It was enough.
Light flashed at the far edge of the clearing, brilliant and white against the shadows and gloom. The Mark wheeled about and there was a low hiss of recognition from among the ranks of the demons.
The Paladin appeared out of the light. Ben shuddered. Something deep within drew him almost physically to the apparition — pulled him in the manner of an invisible magnet. It was as if the ghost were reaching for him.
The Paladin rode forward to the forest’s edge and stopped. Behind him, the light died away. But the Paladin did not fade with the light as he had each time before. This time he remained.
Ben was twisting inside of himself, separating away from his being in a way he had not thought possible. He wanted to scream. What was happening? His mind spun. The demons seemed to have gone mad, crying out, shrieking, milling about as if they had lost all direction. The Mark spurred forward through their midst, his carrier grinding them underfoot as if they were blades of grass. Ben heard Questor cry out to him; he heard Willow cry out as well — and he heard the sound of his own voice calling back.
He recognized something grand and terrible then through his haze of confusion and physical distress. The Paladin was no longer a ghost. He was real!
He felt the medallion burn against his chest, a flare of silver light. He felt it turn to ice, then to fire and then to something that was neither. Then he watched it streak across the Heart to where the Paladin waited.
He watched himself be carried with it. There was just enough time left for a single, stunning revelation. There was one question he had never asked — one that none of them had asked. Who was the Paladin? Now he knew.
He was.
All he had ever needed to do to discover that was to give himself over to this land of magic when it truly meant something. All he had ever needed to do to bring the Paladin back was to forgo the option of escape and to commit finally and irrevocably to a decision to remain.

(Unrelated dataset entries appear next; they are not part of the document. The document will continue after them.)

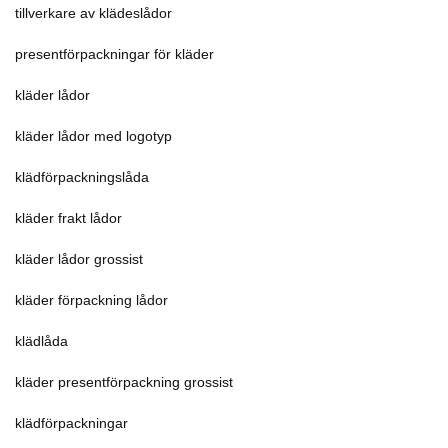
tillverkare av klädeslådor
presentförpackningar för kläder
kläder lådor
kläder lådor med logotyp
klädförpackningslåda
kläder frakt lådor
kläder lådor grossist
kläder förpackning lådor
klädlåda
kläder presentförpackning grossist
klädförpackningar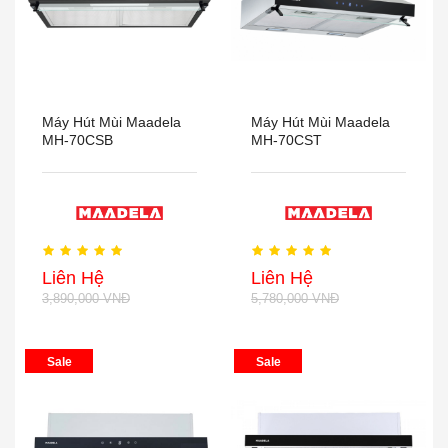
Máy Hút Mùi Maadela
Máy Hút Mùi Maadela
MH-70CSB
MH-70CST
Liên Hệ
Liên Hệ
3,890,000 VNĐ
5,780,000 VNĐ
Sale
Sale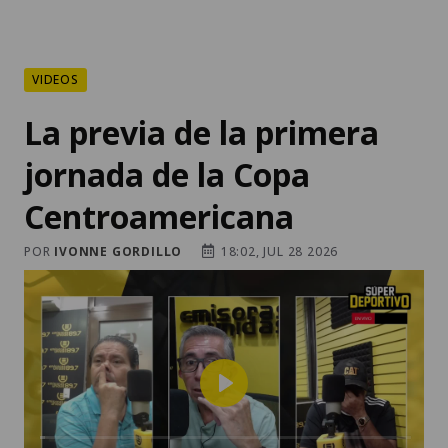
VIDEOS
La previa de la primera
jornada de la Copa
Centroamericana
POR
IVONNE GORDILLO
18:02, JUL 28 2026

He was astride the Paladin’s charger. Silver armor closed about him, encasing him in an iron shell. Clasps and fasteners snapped shut, clamps and screws tightened, and the world became a rush of memories. He was submerged within those memories, a swimmer fighting to come up for air. He lost himself in their flow. He changed and was born anew. He was from a thousand other times and places, and he had lived a thousand other lives. The memories were now his. He was a warrior whose skill in battle and combat experience had never been equalled. He was a champion who had never lost.
Ben Holiday ceased to be. Ben Holiday became the Paladin.
He was aware momentarily of the present King of Landover standing statuelike on the dais at the center of the Heart. Time and motion seemed to slow to a standstill. Then he spurred his horse forward, and he forgot everything but the monstrous black challenger that rose to meet him.
They met in a frightening clash of armor and weapons. The spike-studded lance of the Mark and his own of white oak splintered and broke apart. Their mounts screamed and shuddered with the force of the impact, then raced past each other and wheeled recklessly about. Fingers of metal plating and chain mail gripped the hafts of battle axes and the curving blades lifted into the dawn air.
They came at each other again. The Mark was a black monstrosity that dwarfed the worn and battered figure of the silver knight. It was an obvious mismatch. They thundered toward each other and collided in a resounding crash. Axe blades bit deep, lodging in metal joints, slicing through armor. Both riders lost their balance and careened wildly astride their chargers. They wheeled and broke apart, axes hammering. The Paladin was yanked violently backward and pulled from his horse. He fell, clinging to the harness straps of the wolf-serpent.
It seemed the end of him. The wolf-serpent twisted violently, reaching back with its jaws to finish him. He was just out of reach. The Iron Mark wielded his battle axe with both hands. The axe hammered down, blow after blow, as the Mark sought to shatter his enemy’s helmet.